Thyroid-stimulating hormone is associated with differential antidepressant and anti-anhedonic response to ketamine in bipolar depression but not major depressive disorder

J Affect Disord. 2026 Feb 15;395(Pt B):120780. doi: 10.1016/j.jad.2025.120780. Epub 2025 Nov 25.

Abstract

Background: No clinically useful biomarkers currently predict antidepressant response to ketamine in treatment-resistant major depressive disorder (MDD) or bipolar disorder (BD). This study investigated whether baseline thyroid-stimulating hormone (TSH) levels are associated with ketamine's antidepressant, anti-anhedonic, and anti-suicidal effects.

Methods: This was a secondary exploratory analysis of data drawn from four NIH-sponsored, randomized, placebo-controlled, double-blind crossover studies of ketamine in inpatients with current MDD (n = 39) or bipolar depression (n = 44).
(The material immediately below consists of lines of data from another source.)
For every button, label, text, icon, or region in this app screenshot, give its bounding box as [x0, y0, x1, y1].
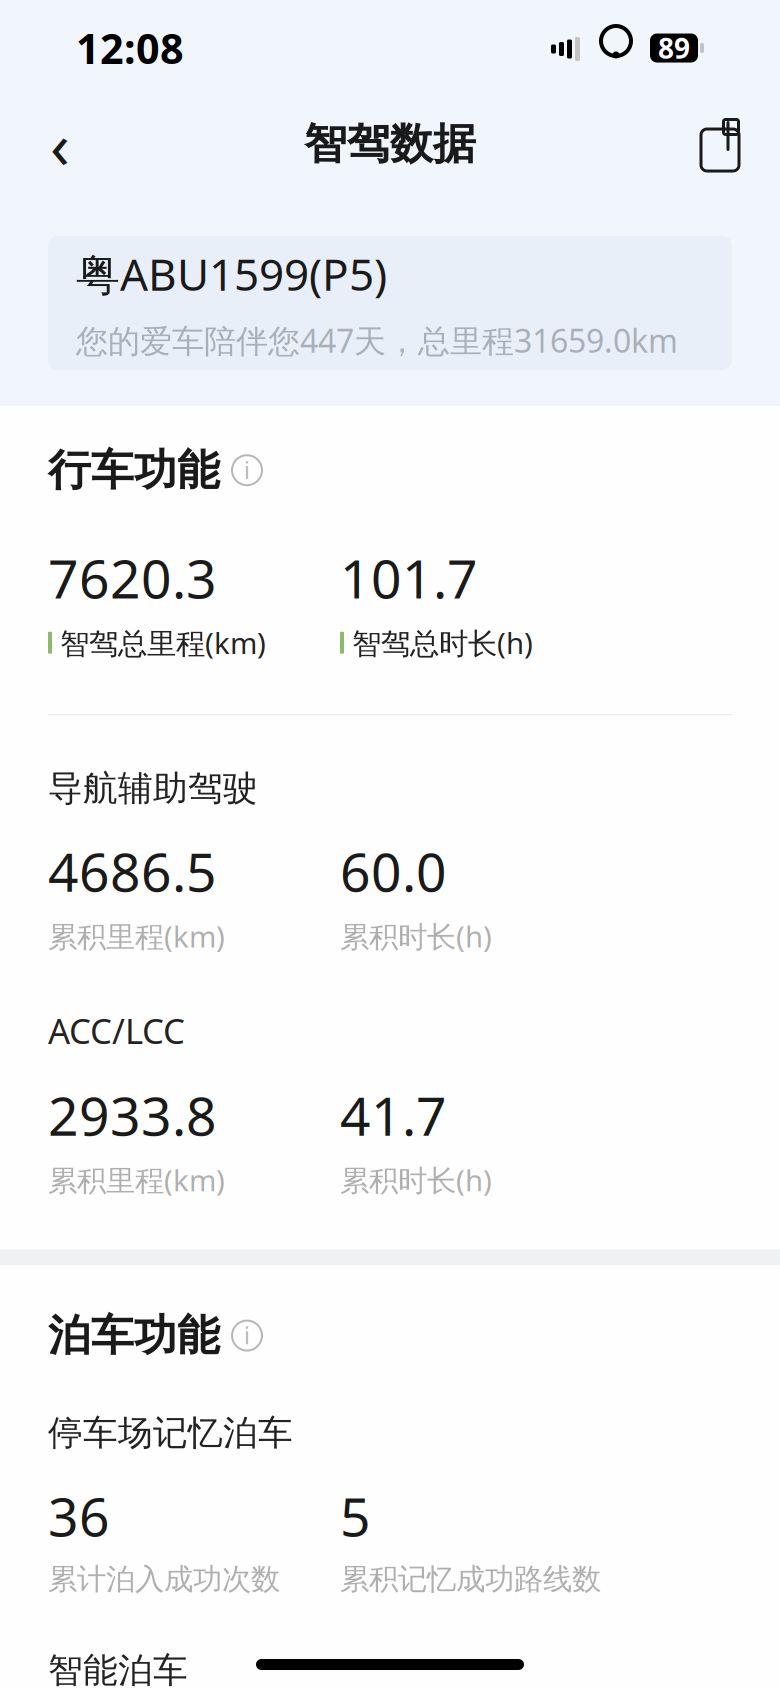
- staticText: 36: [48, 1480, 110, 1551]
- staticText: 您的爱车陪伴您447天，总里程31659.0km: [76, 319, 678, 362]
- staticText: 7620.3: [48, 542, 217, 613]
- staticText: 智能泊车: [48, 1649, 188, 1688]
- staticText: 停车场记忆泊车: [48, 1412, 293, 1454]
- button[interactable]: Share: [684, 108, 756, 180]
- staticText: 5: [340, 1480, 371, 1551]
- staticText: 智驾总里程(km): [60, 623, 266, 662]
- staticText: 粤ABU1599(P5): [76, 244, 387, 303]
- button[interactable]: About 行车功能: [232, 455, 262, 485]
- staticText: i: [244, 455, 250, 485]
- button[interactable]: About 泊车功能: [232, 1321, 262, 1351]
- staticText: ‹: [50, 102, 70, 186]
- staticText: 89: [658, 29, 690, 67]
- staticText: 60.0: [340, 836, 447, 907]
- staticText: 导航辅助驾驶: [48, 767, 258, 810]
- staticText: 智驾数据: [304, 118, 476, 170]
- staticText: 累积记忆成功路线数: [340, 1561, 601, 1597]
- staticText: 智驾总时长(h): [352, 623, 533, 662]
- staticText: 累积里程(km): [48, 917, 225, 956]
- staticText: 累计泊入成功次数: [48, 1561, 280, 1597]
- staticText: 101.7: [340, 542, 478, 613]
- button[interactable]: Back: [24, 108, 96, 180]
- staticText: 累积时长(h): [340, 1160, 492, 1199]
- staticText: 12:08: [76, 21, 184, 76]
- staticText: 4686.5: [48, 836, 217, 907]
- staticText: 泊车功能: [48, 1309, 220, 1362]
- staticText: 2933.8: [48, 1080, 217, 1150]
- staticText: 行车功能: [48, 444, 220, 496]
- staticText: 累积里程(km): [48, 1160, 225, 1199]
- staticText: ACC/LCC: [48, 1008, 185, 1054]
- staticText: 累积时长(h): [340, 917, 492, 956]
- staticText: i: [244, 1320, 250, 1351]
- staticText: 41.7: [340, 1080, 447, 1150]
Baseline TSH levels were measured before the first intravenous saline or ketamine infusion (0.5 mg/kg). A two-week washout preceded the second infusion. Depression and anhedonia were measured with the Montgomery-Åsberg Depression Rating Scale (MADRS) and the Snaith-Hamilton Pleasure Scale, respectively. Suicidal ideation (SI) was measured as a weighted average of the Beck Depression Inventory and the MADRS suicide items. Linear mixed models were used to evaluate baseline TSH levels as a moderator of response to ketamine (versus placebo), controlling for thyroid disease, lithium use, and depression severity at 230 min and days 1, 2, and 7 post-infusion.

Results: In individuals with BD, higher baseline TSH levels were associated with greater decreases in the severity of depressive (drug*TSH, p < 0.0007) and anhedonia (drug*TSH, p < 0.0001) symptoms post-ketamine. TSH levels were not associated with changes in depression, anhedonia, or SI severity in MDD post-ketamine.

Conclusion: Baseline TSH levels were associated with ketamine's antidepressant and anti-anhedonic effects in BD but not MDD. These findings suggest that TSH may serve as a predictive biomarker of response and highlight a potential thyroid-glutamate influence in ketamine's mechanism of action.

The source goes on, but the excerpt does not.